■ **Provided data**:
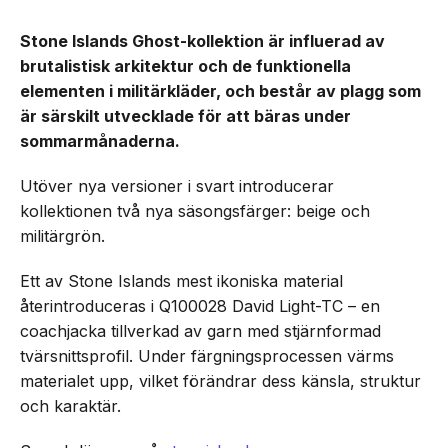
Stone Islands Ghost-kollektion är influerad av
brutalistisk arkitektur och de funktionella
elementen i militärkläder, och består av plagg som
är särskilt utvecklade för att bäras under
sommarmånaderna.
Utöver nya versioner i svart introducerar
kollektionen två nya säsongsfärger: beige och
militärgrön.
Ett av Stone Islands mest ikoniska material
återintroduceras i Q100028 David Light-TC – en
coachjacka tillverkad av garn med stjärnformad
tvärsnittsprofil. Under färgningsprocessen värms
materialet upp, vilket förändrar dess känsla, struktur
och karaktär.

■ **Problem description**: An answer is complete only when it holds every line above containing the string "Stone".

■ **Solution to this exercise**:
Stone Islands Ghost-kollektion är influerad av
Ett av Stone Islands mest ikoniska material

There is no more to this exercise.